EXERCISE DATA Block Start

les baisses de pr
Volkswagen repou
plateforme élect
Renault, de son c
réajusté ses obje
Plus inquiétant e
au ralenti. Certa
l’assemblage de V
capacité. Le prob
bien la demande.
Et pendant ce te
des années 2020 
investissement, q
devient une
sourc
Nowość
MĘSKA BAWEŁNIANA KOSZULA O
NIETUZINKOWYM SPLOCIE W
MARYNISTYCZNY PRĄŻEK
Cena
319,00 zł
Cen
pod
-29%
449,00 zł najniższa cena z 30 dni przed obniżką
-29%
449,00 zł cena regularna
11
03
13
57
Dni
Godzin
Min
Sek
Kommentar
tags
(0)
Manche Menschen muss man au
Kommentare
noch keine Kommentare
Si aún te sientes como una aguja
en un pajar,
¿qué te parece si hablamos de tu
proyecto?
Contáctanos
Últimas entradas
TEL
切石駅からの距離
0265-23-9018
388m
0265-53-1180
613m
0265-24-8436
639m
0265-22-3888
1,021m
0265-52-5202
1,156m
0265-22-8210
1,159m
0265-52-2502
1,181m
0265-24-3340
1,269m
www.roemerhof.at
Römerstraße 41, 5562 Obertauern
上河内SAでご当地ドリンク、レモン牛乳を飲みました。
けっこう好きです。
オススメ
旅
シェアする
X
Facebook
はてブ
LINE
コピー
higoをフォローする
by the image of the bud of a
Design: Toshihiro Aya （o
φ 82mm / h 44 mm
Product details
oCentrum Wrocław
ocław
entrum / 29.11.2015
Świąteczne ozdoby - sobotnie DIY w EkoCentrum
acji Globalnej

EXERCISE DATA Block End

WHAT NEEDS TO BE DONE: A verbatim restatement of all the entries above is required.

WRITTEN ANSWER:
les baisses de pr
Volkswagen repou
plateforme élect
Renault, de son c
réajusté ses obje
Plus inquiétant e
au ralenti. Certa
l’assemblage de V
capacité. Le prob
bien la demande.
Et pendant ce te
des années 2020 
investissement, q
devient une
sourc
Nowość
MĘSKA BAWEŁNIANA KOSZULA O
NIETUZINKOWYM SPLOCIE W
MARYNISTYCZNY PRĄŻEK
Cena
319,00 zł
Cen
pod
-29%
449,00 zł najniższa cena z 30 dni przed obniżką
-29%
449,00 zł cena regularna
11
03
13
57
Dni
Godzin
Min
Sek
Kommentar
tags
(0)
Manche Menschen muss man au
Kommentare
noch keine Kommentare
Si aún te sientes como una aguja
en un pajar,
¿qué te parece si hablamos de tu
proyecto?
Contáctanos
Últimas entradas
TEL
切石駅からの距離
0265-23-9018
388m
0265-53-1180
613m
0265-24-8436
639m
0265-22-3888
1,021m
0265-52-5202
1,156m
0265-22-8210
1,159m
0265-52-2502
1,181m
0265-24-3340
1,269m
www.roemerhof.at
Römerstraße 41, 5562 Obertauern
上河内SAでご当地ドリンク、レモン牛乳を飲みました。
けっこう好きです。
オススメ
旅
シェアする
X
Facebook
はてブ
LINE
コピー
higoをフォローする
by the image of the bud of a
Design: Toshihiro Aya （o
φ 82mm / h 44 mm
Product details
oCentrum Wrocław
ocław
entrum / 29.11.2015
Świąteczne ozdoby - sobotnie DIY w EkoCentrum
acji Globalnej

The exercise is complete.